L`Intermède
Boltanski, au bout du compte
Après Anselm Kiefer et Richard Serra, Christian Boltanski, figure de proue de l'art contemporain français, s'empare des 13 500 m2 de la nef du Grand Palais pour l'édition 2010 de Monumenta. Celui qui a débuté en art par la peinture conçoit cette œuvre intitulée Personnes, ayant pour propos "le hasard, la loi de Dieu, la mort", comme le premier panneau d'un diptyque prolongé hors des murs de Paris, au Musée d'Art Contemporain du Val-de-Marne, par l'installation Après, jusqu'au 28 mars.

L'atmosphère au Mac/Val est paradoxalement moins oppressante que celle créée pour la colossale Monumenta, saturée de battements de cœur dans un vacarme d'usine créé par la pince mécanique qui saisit les vêtements entassés.
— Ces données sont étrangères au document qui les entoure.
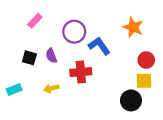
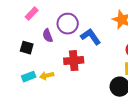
purple semicircle: (51, 56) -> (48, 36), moved
cyan rectangle: (14, 89) -> (29, 77), moved

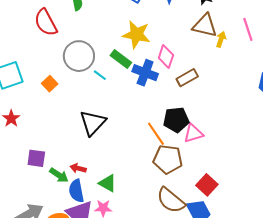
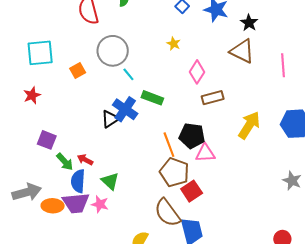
yellow star: (136, 35) -> (174, 44), size x0.5
yellow arrow: (221, 39) -> (249, 125), moved, size x1.8
green rectangle: (121, 59) -> (152, 98), moved, turned -30
blue cross: (145, 73) -> (125, 109), moved
black triangle: (93, 123) -> (110, 119), size x0.7
red square: (207, 185) -> (192, 191), moved

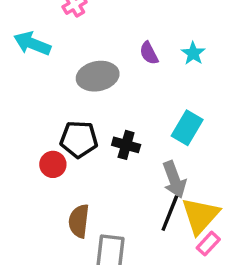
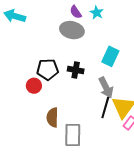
purple semicircle: (149, 53) -> (76, 12), moved
cyan star: (193, 53) -> (97, 13), moved
gray ellipse: (98, 76) -> (72, 30), moved, turned 30

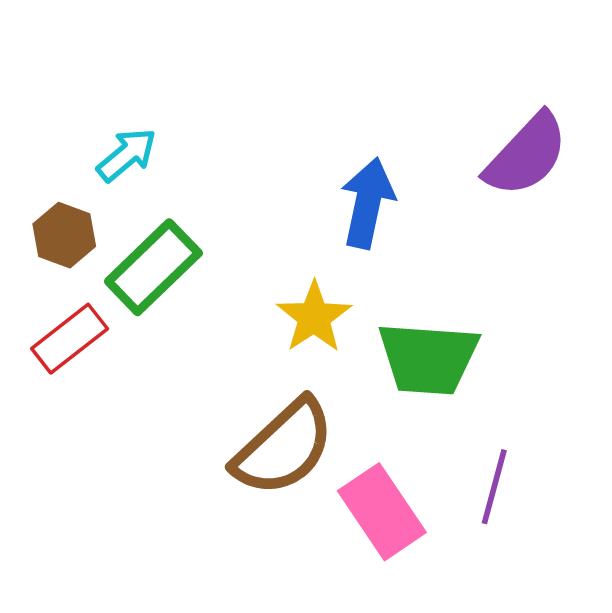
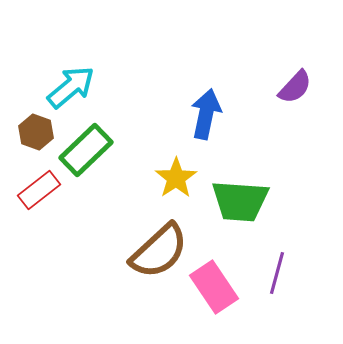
cyan arrow: (127, 155) -> (71, 87), size x1.4
purple semicircle: (526, 155) -> (295, 87), size x0.7

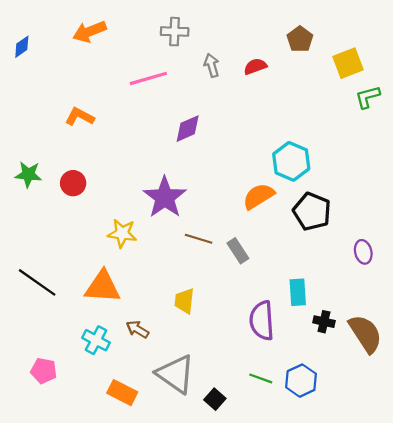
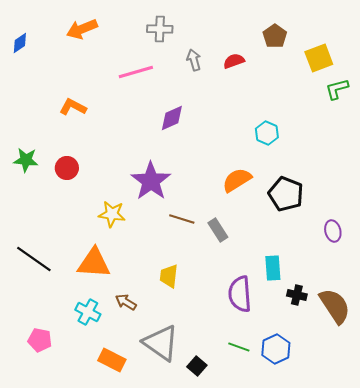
cyan hexagon: (291, 161) -> (267, 133), moved, size x0.7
La circulation dans les allées dessinées par les rectangles d'habits jonchant le sol sous la grande verrière suscite le genre de gêne qu'éprouvent deux visiteurs regardant leurs pieds lorsqu'ils se croisent dans un cimetière. Boltanski élimine de l'espace d'exposition val-de-marnais toute lumière naturelle, et fait de ses hommes qui marchent - déjà présentés en 2005 chez Marian Goodman lors de l’exposition Prendre la parole -, et qui posent explicitement les questions soulevées par ceux d'Alberto Giacometti et Auguste Rodin, sur le sens de la vie, sur les fins de l'existence humaine, l'unique source de lumière au sein d'une ville-fantôme. Ces êtres "mi-anges mi-pantins" sont bricolés de planches de bois, d'un manteau et de néons qui les articulent. Et les visiteurs du labyrinthe constitué de grands blocs noirs doivent justifier leur présence dans les limbes : "Et toi, comment es-tu mort ?" ; "Ca s’est passé à l’hôpital ?" ; "Y avait-il de la lumière ?" Les voix sont amicales, douces ; il faut tendre l'oreille. A la mort mécanique de masse du Grand Palais succède ces interrogations en pointillé sur le dernier souffle individuel.
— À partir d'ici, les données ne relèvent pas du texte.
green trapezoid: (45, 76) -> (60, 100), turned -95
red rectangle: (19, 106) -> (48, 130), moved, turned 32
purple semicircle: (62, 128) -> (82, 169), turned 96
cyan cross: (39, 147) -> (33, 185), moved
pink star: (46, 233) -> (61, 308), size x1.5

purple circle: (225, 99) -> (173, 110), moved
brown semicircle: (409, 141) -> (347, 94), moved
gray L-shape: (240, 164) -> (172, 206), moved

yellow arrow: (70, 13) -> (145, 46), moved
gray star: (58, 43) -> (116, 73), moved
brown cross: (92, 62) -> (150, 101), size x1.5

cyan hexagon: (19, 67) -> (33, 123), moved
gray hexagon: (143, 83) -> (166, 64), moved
"Quand je conçois une exposition, je me pose beaucoup de questions pour savoir où va être la porte, comment on va percevoir l’'espace." Boltanski fait entrer le visiteur par les deux portes d'en-bas, et l'incite à sortir par les escaliers menant à l'étage supérieur. Il s'agit donc d'une catabase, d'une descente rituelle de l'esprit vers le royaume des morts, afin de recevoir leurs enseignements. Les grands parallélépipèdes noirs rappellent la Kaaba, cube vide au centre de la Mosquée sacrée de la Mecque, lieu vers lequel la prière des musulmans se dirige : comme une lumière noire, la quinzaine de questions posées par les fantoches traversés de néons a pour fonction de révéler une vie humaine toute entière dirigée vers sa fin.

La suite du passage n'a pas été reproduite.